How the Gig Economy Is Reshaping Work: Not So Much

Still, the data left many economists perplexed. The Bureau of Labor Statistics, for budgetary reasons, had not conducted its survey of alternative work since 2005. But in 2015, the economists Lawrence F. Katz and Alan B. Krueger conducted their own survey that tried to mirror the bureau’s methodology. They found that alternative work was more common — and growing far more quickly — than the data released on Thursday suggests.

Economists offered various explanations for the discrepancy. One possibility is that the boom in gig-type jobs was real but that as the economy has improved, more people have been able to find traditional work. Part-time work, which surged in the recession, has fallen in the recovery, and employment by temporary-help services has leveled off. If true of alternative work more broadly, that would suggest that what many commenters interpreted as a structural shift in the economy was instead a temporary result of a weak labor market.

It is also possible that the new data understates real changes in the nature of work. The government’s standard tools for measuring employment have struggled to capture the shifting employment landscape. For example, the Current Population Survey, the monthly survey used to calculate the unemployment rate and other key measures, shows that self-employment is falling, even as tax data from the Internal Revenue Service has shown the opposite.

“The questions on our standard surveys don’t probe into the nature of these arrangements,” said Katharine G. Abraham, a University of Maryland economist who served as commissioner of the Bureau of Labor Statistics under President Bill Clinton. “We’re not asking the right questions, and they’re hard to answer anyway.”

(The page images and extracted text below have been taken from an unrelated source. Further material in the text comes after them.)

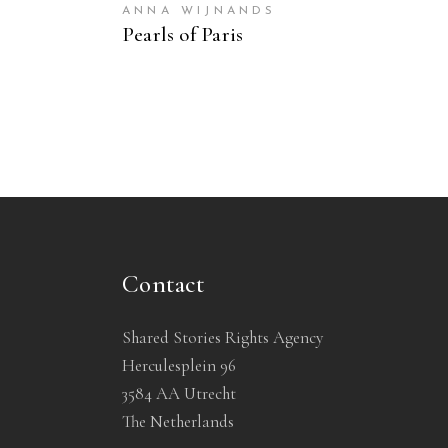
ANNA WIJNANDS
Pearls of Paris
Contact
Shared Stories Rights Agency
Herculesplein 96
3584 AA Utrecht
The Netherlands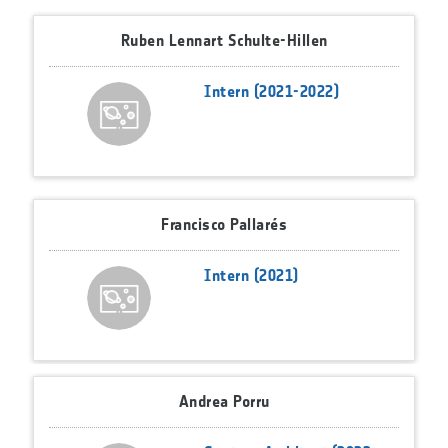
Ruben Lennart Schulte-Hillen
Intern (2021-2022)
Francisco Pallarés
Intern (2021)
Andrea Porru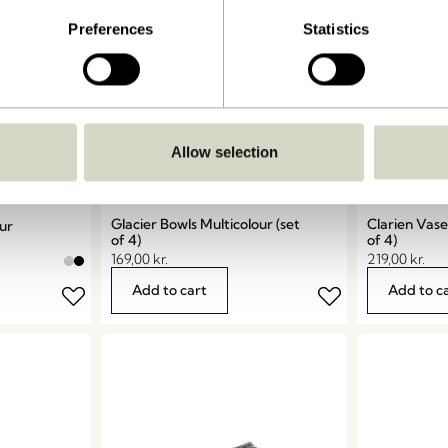
Preferences
Statistics
Allow selection
Glacier Bowls Multicolour (set
Clarien Vase
our
of 4)
of 4)
169,00
kr.
219,00
kr.
Add to cart
Add to c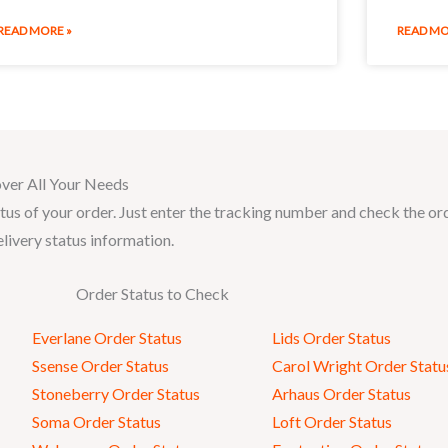
READ MORE »
READ MO
ver All Your Needs
tus of your order. Just enter the tracking number and check the or
elivery status information.
Order Status to Check
Everlane Order Status
Lids Order Status
Ssense Order Status
Carol Wright Order Statu
Stoneberry Order Status
Arhaus Order Status
Soma Order Status
Loft Order Status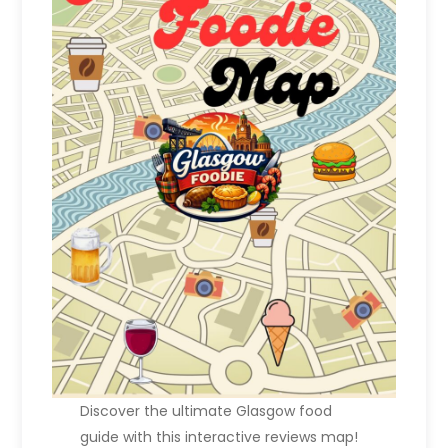
Discover the ultimate Glasgow food
guide with this interactive reviews map!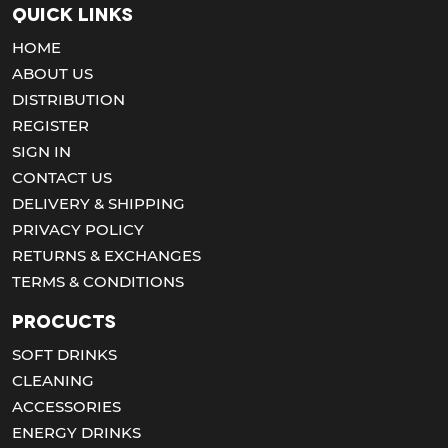
Quick Links
HOME
ABOUT US
DISTRIBUTION
REGISTER
SIGN IN
CONTACT US
DELIVERY & SHIPPING
PRIVACY POLICY
RETURNS & EXCHANGES
TERMS & CONDITIONS
Procucts
SOFT DRINKS
CLEANING
ACCESSORIES
ENERGY DRINKS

The bureau’s data comes from an add-on to the Current Population Survey intended to fill in some of those gaps. But it has shortcomings. The extra questions, for example, were asked only of people considered “employed” in the standard survey. That might leave out people who earn income through activities that they do not see as a job, such as selling products online or working erratically as a freelancer.

Professor Abraham said there was evidence that workers struggled to accurately report and classify work that did not fall neatly into traditional buckets. Some Uber drivers, for example, might consider themselves employees of the ride-sharing company, even though legally classified as independent contractors. Some workers in an Amazon warehouse might report being employees of the e-commerce giant, even if technically employed by an outside staffing firm.

Professor Abraham and other experts said, however, that if there had been a big rise in alternative work, it should have shown up in the latest survey. The fact that it did not, they said, suggested that any shift had been relatively modest.